[Page-level text extractions]
==================================================

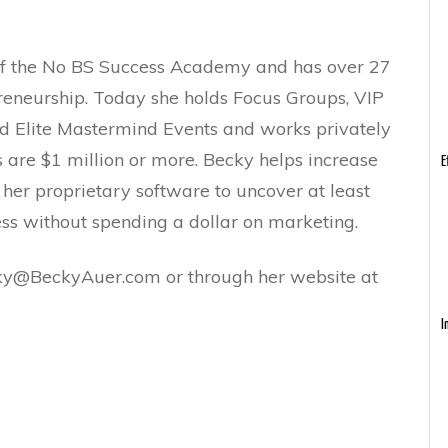
of the No BS Success Academy and has over 27
preneurship. Today she holds Focus Groups, VIP
d Elite Mastermind Events and works privately
s are $1 million or more. Becky helps increase
E
g her proprietary software to uncover at least
ess without spending a dollar on marketing.
ky@BeckyAuer.com or through her website at
I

==================================================

Work instruction: Output every record above exactly as written, but skip the pictures.

Written answer:
of the No BS Success Academy and has over 27
preneurship. Today she holds Focus Groups, VIP
d Elite Mastermind Events and works privately
s are $1 million or more. Becky helps increase
E
g her proprietary software to uncover at least
ess without spending a dollar on marketing.
ky@BeckyAuer.com or through her website at
I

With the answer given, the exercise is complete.